Survivorship Life Insurance: Coverage for Couples

Comparing different insurance policies

Survivorship life insurance, also known as second-to-die insurance, covers two people — usually spouses — under a single policy and pays the death benefit only after both insured individuals have passed away.

Evaluating different coverage options
Evaluating different coverage options

This unique structure makes it a powerful estate planning tool for couples with substantial assets.

How Survivorship Policies Work

Both spouses are covered under one policy, but no death benefit is paid when the first spouse dies. The benefit is paid only after the second spouse passes away, which is when estate taxes typically become due and heirs receive their inheritance.

Because the policy only pays after both deaths, premiums are significantly lower than two individual policies.

Estate Planning Applications

Survivorship life insurance is primarily used to cover estate taxes that become due when the second spouse dies. The unlimited marital deduction allows assets to pass tax-free between spouses, but the surviving spouse’s estate may face substantial taxes.

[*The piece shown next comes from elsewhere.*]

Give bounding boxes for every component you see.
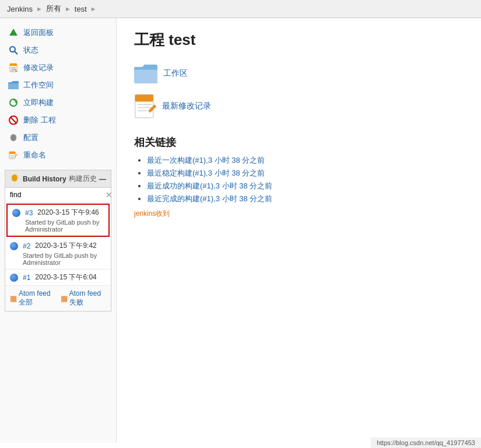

A survivorship policy held in an irrevocable trust provides tax-free funds to pay these estate taxes, preserving the full inheritance for heirs.

Who Benefits Most?

Couples with combined estates exceeding the federal estate tax exemption benefit most from survivorship policies. They’re also useful for parents of children with special needs, business owners planning succession, and couples who want to leave a significant charitable legacy.

If estate taxes aren’t a concern, individual policies may be more appropriate.